As you have pre knowledge from your master degree, you try to minimize the distance of the way you have to take during your tour in order to have more time in the pubs. Therefore, you perform the following exhaustive search algorithm:

1. Write down all possible path-permutations and calculate the distances.
2. Which is the best path concerning most beer per distance?
3. Derive the formula to calculate the number of necessary path comparisons. 



YOUR ANSWER HERE

Hagestolz -> Blau -> Kazzwoo = -12

Hagestolz -> Blau -> Römer = -11

Hagestolz -> Kombinat -> Kazzwoo = -19

Hagestolz -> Kombinat -> Römer = -14

Cafe Vienna -> Blau -> Kazzwoo = -14

Cafe Vienna -> Blau -> Römer = -13

Cafe Vienna -> Kombinat -> Kazzwoo = -15

Cafe Vienna -> Kombinat -> Römer = -10

At each step, we have two different actions to choose from (up, down) and therefore the number of different paths is given by $N^k = 2^3 = 8$, as we perform three steps. The number of necessary path comparisons hence results in $N^k -1 = 2^3 -1= 7$.

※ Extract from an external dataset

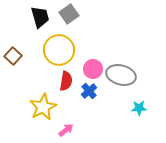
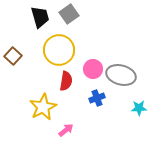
blue cross: moved 8 px right, 7 px down; rotated 21 degrees clockwise
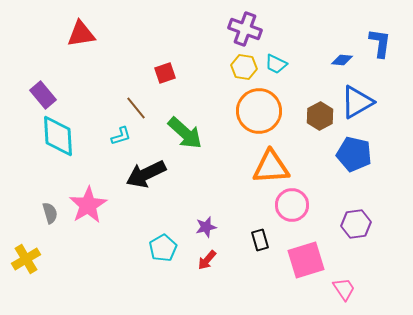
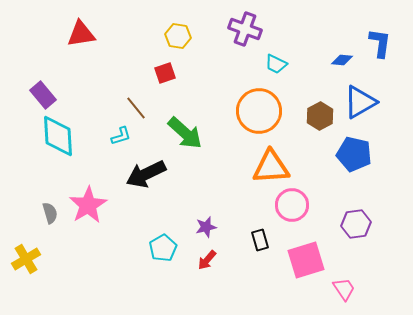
yellow hexagon: moved 66 px left, 31 px up
blue triangle: moved 3 px right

## 3) Dynamic Programming - The Idea

Trying out all combinations might not be best for your liver, so you want to solve the problem above using dynamic programming. 

Making use of value iteration, derive the values resulting from the optimal policy: $v_{i+1}^*(x_k) = \text{max}_u (r_{k+1} + v_{i}^*(x_{k+1}))$.



How many value comparisons have to be made?

YOUR ANSWER HERE

We start by initializing the value for the end state, which is Neckar, to 0 because there is no further distance after reaching the goal:

v(Neckar) = 0


We then propagate the values backwards from the end state through the other states using the Bellman equation.

- **For Kazzwoo**:  
  The only possible path is to Neckar with a distance of -3, so:
  
  v(Kazzwoo) = -6 + v(Neckar) = -6

- **For Römer**:  
  The only possible path is to Neckar with a distance of -2, so:
  
  v(Römer) = -2 + v(Neckar) = -2
  

- **For Blau**:  
  There are two possible paths:
  1. To Kazzwoo with a distance of -1:  
     v(Blau) = -1 + v(Kazzwoo) = -7
     
  2. To Römer with a distance of -4:  
     v(Blau) = -4 + v(Römer) = -6 **(optimal)**
     
- **For Kombinat**:  
    There are two possible paths:
  1. To Kazzwoo with a distance of -3:  
     v(Kombinat) = -3 + v(Kazzwoo) = -9
     
  2. To Römer with a distance of -2:  
     v(Kombinat) = -2 + v(Römer) = -4 **(optimal)**


- **For Hagestolz**:  
  There are two possible paths:
  1. To Blau with a distance of -1:  
     v(Hagestolz) = -1 + v(Blau) = -7 **(optimal)**
     
  2. To Kombinat with a distance of -4:  
     v(Hagestolz) = -6 + v(Kombinat) = -10
     
- **For Cafe Vienna**:  
    There are two possible paths:
  1. To Blau with a distance of -4:  
     v(Cafe Vienna) = -4 + v(Blau) = -10
     
  2. To Kombinat with a distance of -3:  
     v(Cafe Vienna) = -3 + v(Kombinat) = -7 **(optimal)**


- **For Schloss**:  
    There are two possible paths:
  1. To Hagestolz with a distance of -4:  
     v(Schloss) = -4 + v(Hagestolz) = -11
     
  2. To Cafe Vienna with a distance of -3:  
     v(Schloss) = -3 + v(Cafe Vienna) = -10 **(optimal)**

As we do not have a decision to make at Kazzwoo or Römer, we end up with 5 comparisons.